The second website appears to be a personal portfolio site, reportedly AI generated and hosted on GitHub, showcasing the actor’s cybersecurity background, skills, and projects. One of the projects was a WhatsApp Reverse Engineering exploit, just like he shared on DarkForums. On the portfolio website, the actor describes himself as an “independent cybersecurity player specializing in offensive and reverse engineering”, highlighting expertise in penetration testing, vulnerability exploitation, reverse engineering, and related fields. The site also references the actor’s personal values, including “ethics”. Most notably, the website contains what appears to be the actor’s full name, providing significant attribution intelligence. Searching for this specific full name yielded additional results, including more GitHub websites and profiles, a city in France (Corsica), a Gmail address, High ranking TryHackMe profile, Medium profile with two hacking blog posts, X profiles (@H4X0R1337_APT) mentioning “Gohlcc hacking group”, and a LinkedIn profile that also listed his age as 16.

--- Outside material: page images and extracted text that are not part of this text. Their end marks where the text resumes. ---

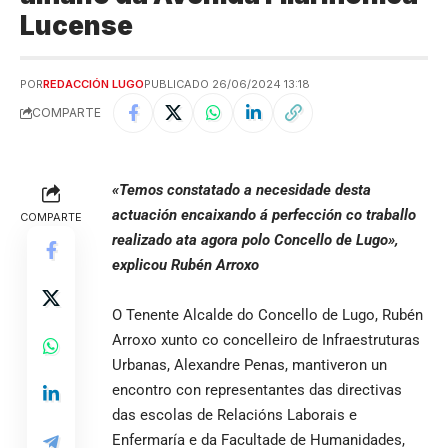
Lucense
POR
REDACCIÓN LUGO
PUBLICADO 26/06/2024 13:18
COMPARTE
«Temos constatado a necesidade desta
actuación encaixando á perfección co traballo
COMPARTE
realizado ata agora polo Concello de Lugo»,
explicou Rubén Arroxo
O Tenente Alcalde do Concello de Lugo, Rubén
Arroxo xunto co concelleiro de Infraestruturas
Urbanas, Alexandre Penas, mantiveron un
encontro con representantes das directivas
das escolas de Relacións Laborais e
Enfermaría e da Facultade de Humanidades,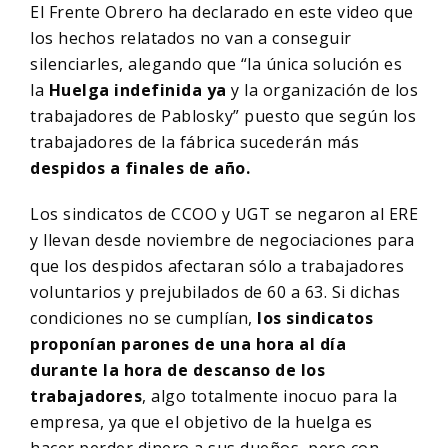
El Frente Obrero ha declarado en este video que
los hechos relatados no van a conseguir
silenciarles, alegando que “la única solución es
la
Huelga indefinida ya
y la organización de los
trabajadores de Pablosky” puesto que según los
trabajadores de la fábrica sucederán más
despidos a finales de año.
Los sindicatos de CCOO y UGT se negaron al ERE
y llevan desde noviembre de negociaciones para
que los despidos afectaran sólo a trabajadores
voluntarios y prejubilados de 60 a 63. Si dichas
condiciones no se cumplían,
los sindicatos
proponían parones de una hora al día
durante la hora de descanso de los
trabajadores
, algo totalmente inocuo para la
empresa, ya que el objetivo de la huelga es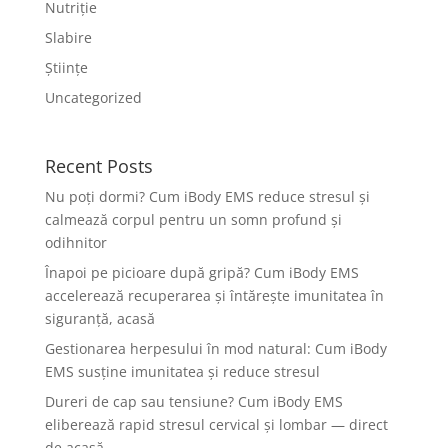
Nutriție
Slabire
Științe
Uncategorized
Recent Posts
Nu poți dormi? Cum iBody EMS reduce stresul și
calmează corpul pentru un somn profund și
odihnitor
Înapoi pe picioare după gripă? Cum iBody EMS
accelerează recuperarea și întărește imunitatea în
siguranță, acasă
Gestionarea herpesului în mod natural: Cum iBody
EMS susține imunitatea și reduce stresul
Dureri de cap sau tensiune? Cum iBody EMS
eliberează rapid stresul cervical și lombar — direct
de acasă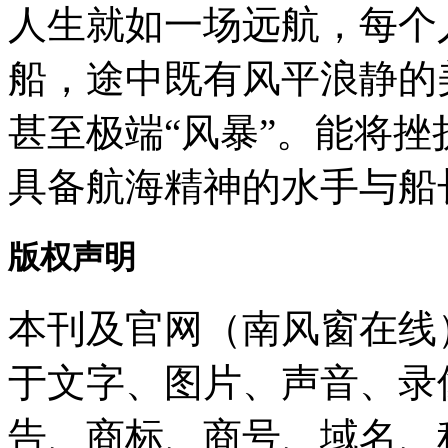
人生就如一场远航，每个
船，途中既有风平浪静的
甚至极端“风暴”。能将
具备航海精神的水手与船
版权声明
本刊及官网（南风窗在线
于文字、图片、声音、录
告、商标、商号、域名、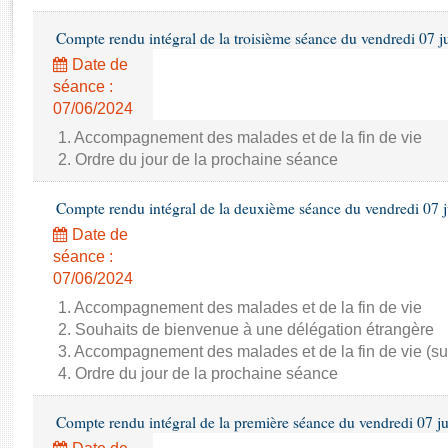
Rapports d'enquête
Rapports législatifs
Compte rendu intégral de la troisième séance du vendredi 07 j
Rapports sur l'application des lois
Date de
Baromètre de l’application des lois
séance :
07/06/2024
Dossiers législatifs
1. Accompagnement des malades et de la fin de vie
2. Ordre du jour de la prochaine séance
Budget et sécurité sociale
Questions écrites et orales
Compte rendu intégral de la deuxième séance du vendredi 07 
Comptes rendus des débats
Date de
séance :
07/06/2024
1. Accompagnement des malades et de la fin de vie
2. Souhaits de bienvenue à une délégation étrangère
3. Accompagnement des malades et de la fin de vie (su
4. Ordre du jour de la prochaine séance
Compte rendu intégral de la première séance du vendredi 07 j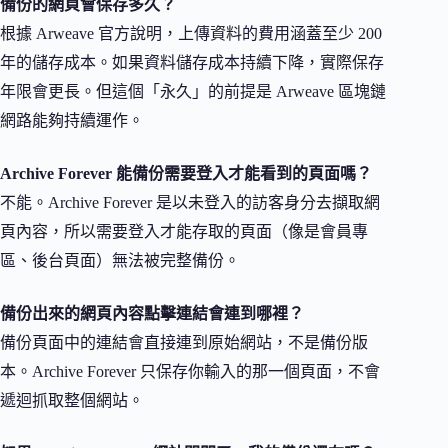
備份的網頁會保存多久？
根據 Arweave 官方說明，上傳資料的費用涵蓋至少 200
年的儲存成本。如果資料儲存成本持續下降，實際保存
年限會更長。但這個「永久」的前提是 Arweave 區塊鏈
網路能夠持續運作。
Archive Forever 能備份需要登入才能看到的頁面嗎？
不能。Archive Forever 是以未登入的訪客身分去擷取網
頁內容，所以需要登入才能存取的頁面（像是會員專
區、後台頁面）無法被完整備份。
備份出來的網頁內容點擊連結會連到哪裡？
備份頁面中的連結會直接連到原始網站，不是備份版
本。Archive Forever 只保存你輸入的那一個頁面，不會
遞迴抓取整個網站。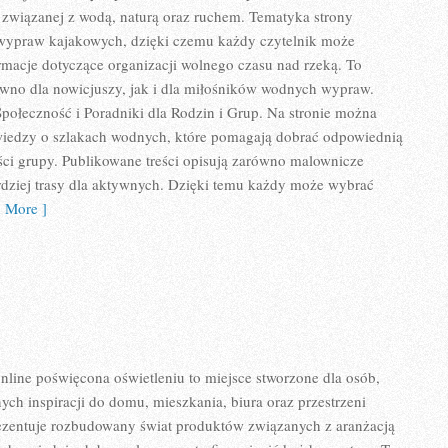
ji związanej z wodą, naturą oraz ruchem. Tematyka strony
 wypraw kajakowych, dzięki czemu każdy czytelnik może
rmacje dotyczące organizacji wolnego czasu nad rzeką. To
ówno dla nowicjuszy, jak i dla miłośników wodnych wypraw.
połeczność i Poradniki dla Rodzin i Grup. Na stronie można
edzy o szlakach wodnych, które pomagają dobrać odpowiednią
ci grupy. Publikowane treści opisują zarówno malownicze
bardziej trasy dla aktywnych. Dzięki temu każdy może wybrać
 More ]
online poświęcona oświetleniu to miejsce stworzone dla osób,
ych inspiracji do domu, mieszkania, biura oraz przestrzeni
ezentuje rozbudowany świat produktów związanych z aranżacją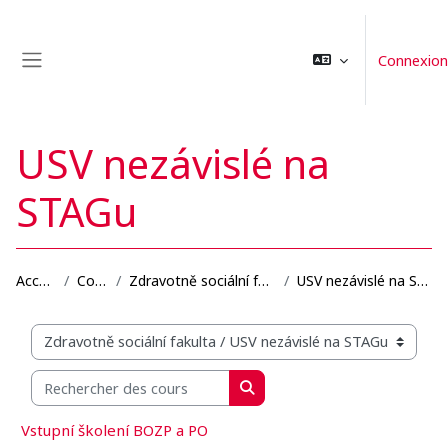
Passer au contenu principal
Connexion
Panneau latéral
USV nezávislé na
STAGu
Accueil
Cours
Zdravotně sociální fakulta
USV nezávislé na STAGu
Catégories de cours
Rechercher des cours
Rechercher des cours
Vstupní školení BOZP a PO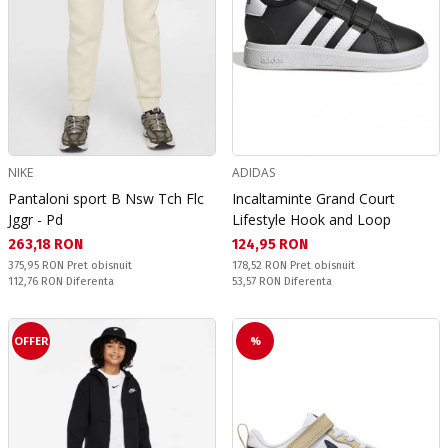
NIKE
ADIDAS
Pantaloni sport B Nsw Tch Flc
Incaltaminte Grand Court
Jggr - Pd
Lifestyle Hook and Loop
Текуща цена:
Текуща цена:
263,18 RON
124,95 RON
Pret obisnuit:
Pret obisnuit:
375,95 RON
Pret obisnuit
178,52 RON
Pret obisnuit
Спестявате:
Спестявате:
112,76 RON
Diferenta
53,57 RON
Diferenta
OFFER
%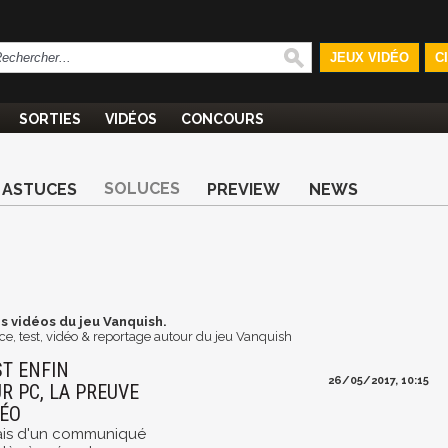
JEUX VIDÉO
C
SORTIES
VIDÉOS
CONCOURS
SOLUCES
ASTUCES
PREVIEW
NEWS
s vidéos du jeu Vanquish.
e, test, vidéo & reportage autour du jeu Vanquish
ST ENFIN
26/05/2017, 10:15
R PC, LA PREUVE
DÉO
biais d'un communiqué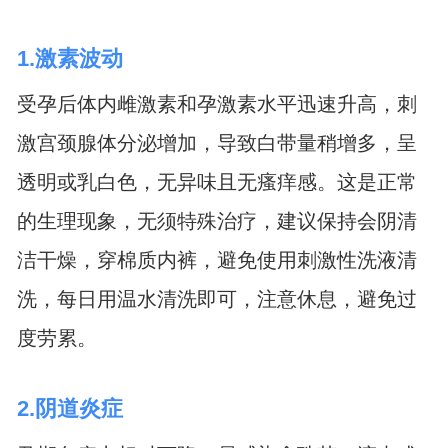
1.激素波动
受孕后体内雌激素和孕激素水平迅速升高，刺
激宫颈腺体分泌增加，导致白带量稍增多，呈
透明或乳白色，无异味且无瘙痒感。这是正常
的生理现象，无须特殊治疗，建议保持会阴清
洁干燥，穿棉质内裤，避免使用刺激性洗液清
洗，每日用温水清洗即可，注意休息，避免过
度劳累。
2.阴道炎症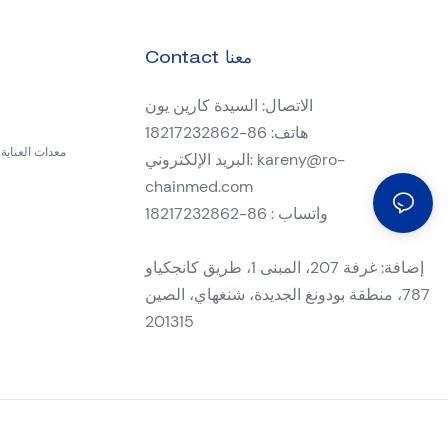
Contact معنا
الاتصال: السيدة كارين يون
هاتف: 86-18217232862
معدات العناية 
kareny@ro-
البريد الإلكتروني:
chainmed.com
واتساب : 86-18217232862
إضافة: غرفة 207، المبنى 1، طريق كانجكياو
787، منطقة بودونغ الجديدة، شنغهاي، الصين
201315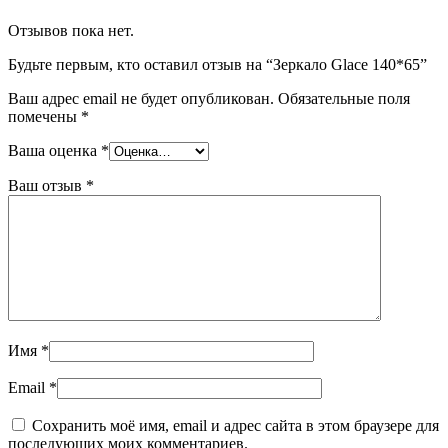
Отзывов пока нет.
Будьте первым, кто оставил отзыв на “Зеркало Glace 140*65”
Ваш адрес email не будет опубликован.
Обязательные поля
помечены
*
Ваша оценка
*
Ваш отзыв
*
Имя
*
Email
*
Сохранить моё имя, email и адрес сайта в этом браузере для
последующих моих комментариев.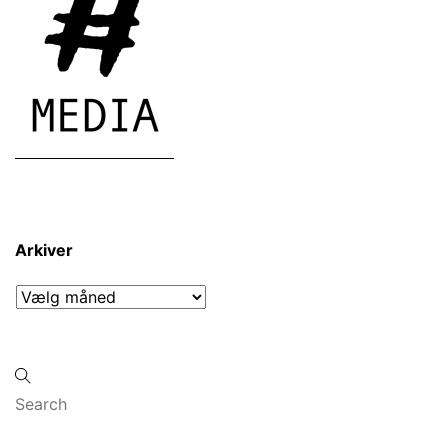
Arkiver
Arkiver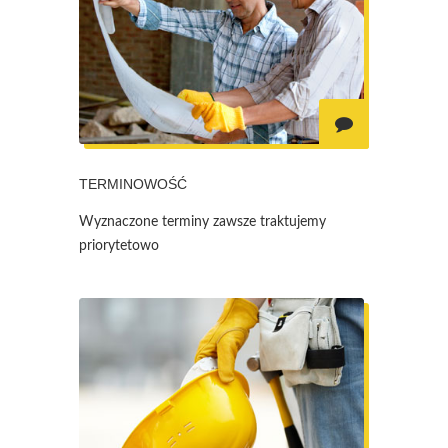
TERMINOWOŚĆ
Wyznaczone terminy zawsze traktujemy
priorytetowo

The actor’s website and profiles from TryHackMe and GitHub

Bottom Line

Overall, the investigation demonstrates how a combination of KELA’s cybercrime intelligence coverage with historical underground forum data, and OSINT capabilities enabled rapid attribution of a high profile cyber incident to a likely real world individual. By correlating multiple data points, KELA was able to build a detailed profile of the actor behind the ANTS breach with relatively limited effort and without requiring access to classified or law enforcement only sources.